MAITRE ALAIN JAKUBOWICZ — J’avais la trentaine et je ne suis pas sûr d’avoir mesuré, à l’époque, tout ce que ça représentait. J’étais impressionné par la solennité du moment, le nombre de personnes qui occupaient la salle monumentale des pas perdus du tribunal de Lyon. Je représentais des associations, particulièrement le Consistoire israélite de France, et je n’avais pas eu de confrontation au cours de l’instruction, je n’avais jamais vu Klaus Barbie. Son arrivée dans le box m’a marqué, son visage, ses yeux. Il avait un rictus quasi permanent. J’imagine ce que ce rictus sur le visage d’un homme qui torture a pu représenter.
Quels sont les autres moments marquants ?
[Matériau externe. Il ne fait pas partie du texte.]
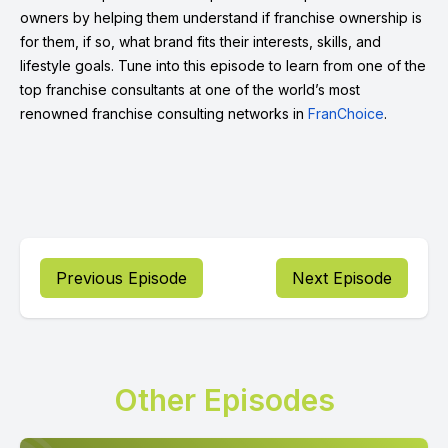
owners by helping them understand if franchise ownership is
for them, if so, what brand fits their interests, skills, and
lifestyle goals. Tune into this episode to learn from one of the
top franchise consultants at one of the world’s most
renowned franchise consulting networks in
FranChoice
.
Previous Episode
Next Episode
Other Episodes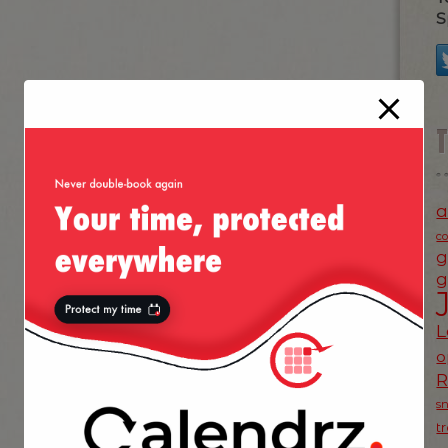
S
a
c
g
g
L
o
s
t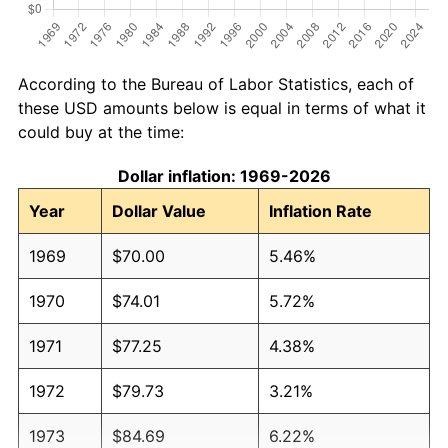
According to the Bureau of Labor Statistics, each of
these USD amounts below is equal in terms of what it
could buy at the time:
Dollar inflation: 1969-2026
Year
Dollar Value
Inflation Rate
1969
$70.00
5.46%
1970
$74.01
5.72%
1971
$77.25
4.38%
1972
$79.73
3.21%
1973
$84.69
6.22%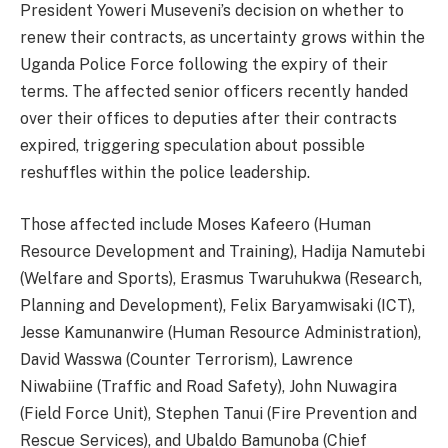
President Yoweri Museveni’s decision on whether to
renew their contracts, as uncertainty grows within the
Uganda Police Force following the expiry of their
terms. The affected senior officers recently handed
over their offices to deputies after their contracts
expired, triggering speculation about possible
reshuffles within the police leadership.
Those affected include Moses Kafeero (Human
Resource Development and Training), Hadija Namutebi
(Welfare and Sports), Erasmus Twaruhukwa (Research,
Planning and Development), Felix Baryamwisaki (ICT),
Jesse Kamunanwire (Human Resource Administration),
David Wasswa (Counter Terrorism), Lawrence
Niwabiine (Traffic and Road Safety), John Nuwagira
(Field Force Unit), Stephen Tanui (Fire Prevention and
Rescue Services), and Ubaldo Bamunoba (Chief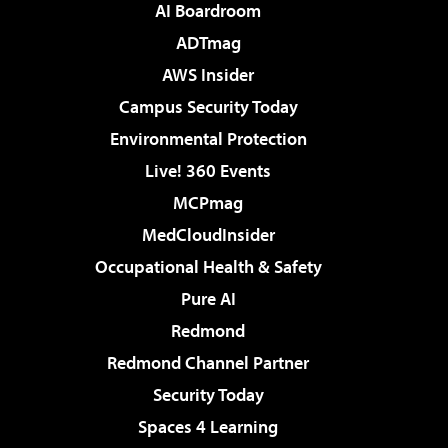
AI Boardroom
ADTmag
AWS Insider
Campus Security Today
Environmental Protection
Live! 360 Events
MCPmag
MedCloudInsider
Occupational Health & Safety
Pure AI
Redmond
Redmond Channel Partner
Security Today
Spaces 4 Learning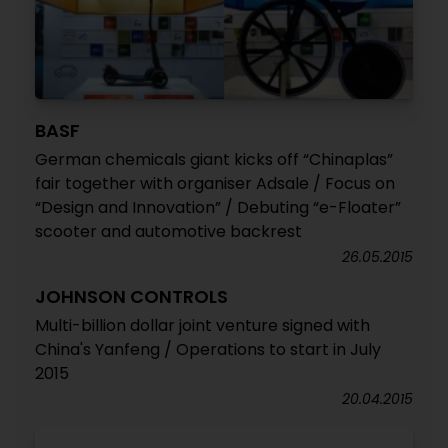
BASF
German chemicals giant kicks off “Chinaplas”
fair together with organiser Adsale / Focus on
“Design and Innovation” / Debuting “e-Floater”
scooter and automotive backrest
26.05.2015
JOHNSON CONTROLS
Multi-billion dollar joint venture signed with
China's Yanfeng / Operations to start in July
2015
20.04.2015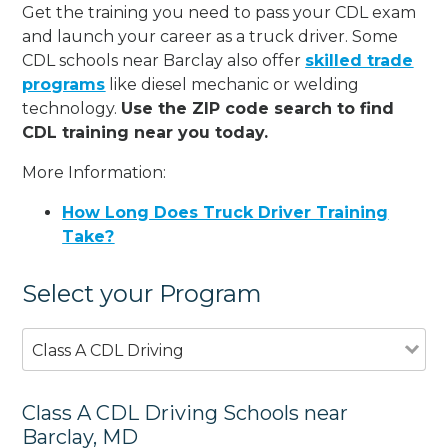
Get the training you need to pass your CDL exam
and launch your career as a truck driver. Some
CDL schools near Barclay also offer
skilled trade
programs
like diesel mechanic or welding
technology.
Use the ZIP code search to find
CDL training near you today.
More Information:
How Long Does Truck Driver Training
Take?
Select your Program
Class A CDL Driving
Class A CDL Driving Schools near
Barclay, MD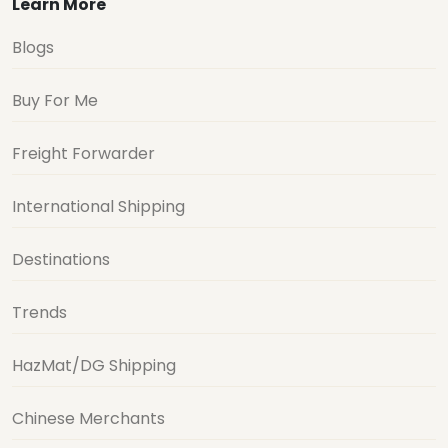
Learn More
Blogs
Buy For Me
Freight Forwarder
International Shipping
Destinations
Trends
HazMat/DG Shipping
Chinese Merchants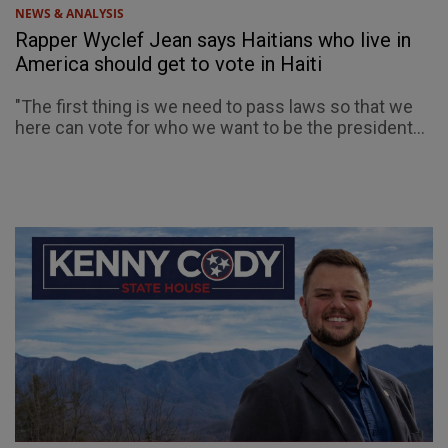
NEWS & ANALYSIS
Rapper Wyclef Jean says Haitians who live in
America should get to vote in Haiti
"The first thing is we need to pass laws so that we
here can vote for who we want to be the president...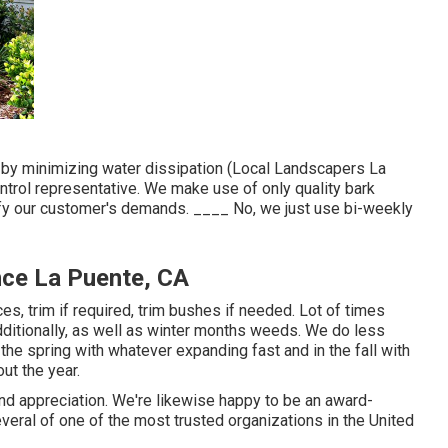
r by minimizing water dissipation (Local Landscapers La
ntrol representative. We make use of only quality bark
isfy our customer's demands. ____ No, we just use bi-weekly
nce La Puente, CA
es, trim if required, trim bushes if needed. Lot of times
ditionally, as well as winter months weeds. We do less
 the spring with whatever expanding fast and in the fall with
out the year.
and appreciation. We're likewise happy to be an award-
eral of one of the most trusted organizations in the United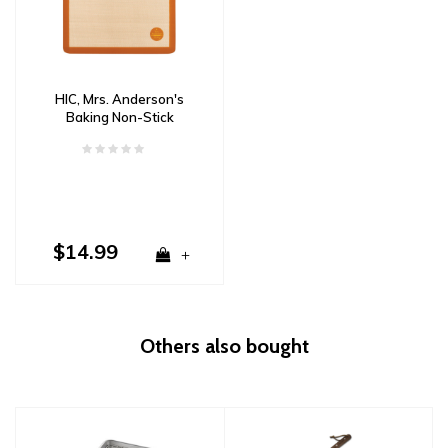
HIC, Mrs. Anderson's
Baking Non-Stick
Silicone Baking Mat
$14.99
+
Others also bought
Dans les premiers jours, la défense, représentée par Jacques Vergès, a développé des moyens de procédure. À l’extérieur du palais, le négationnisme montait, particulièrement à Lyon où sévissait Robert Faurisson, qui avait redonné ses « lettres de noblesse » au négationnisme. Puis il y a eu un tournant, le moment où Klaus Barbie a refusé de comparaître. Un électrochoc pour les victimes. Et finalement un bienfait. Ça a contribué à charger Klaus Barbie. Surtout, ça a facilité les témoignages. Les récits sur les atteintes à la dignité humaine, en particulier des femmes, à la nudité, à l’hygiène, cette théorie de l’Untermensch, du « sous-homme », nous ont fait toucher du doigt le crime contre l’humanité. Faurisson n’a pas pu déverser sa propagande devant des femmes qui racontaient avoir vu les mères et les enfants entrer dans des chambres à gaz et partir en fumée dans les crématoires. Ce fut le meilleur remède contre le négationnisme.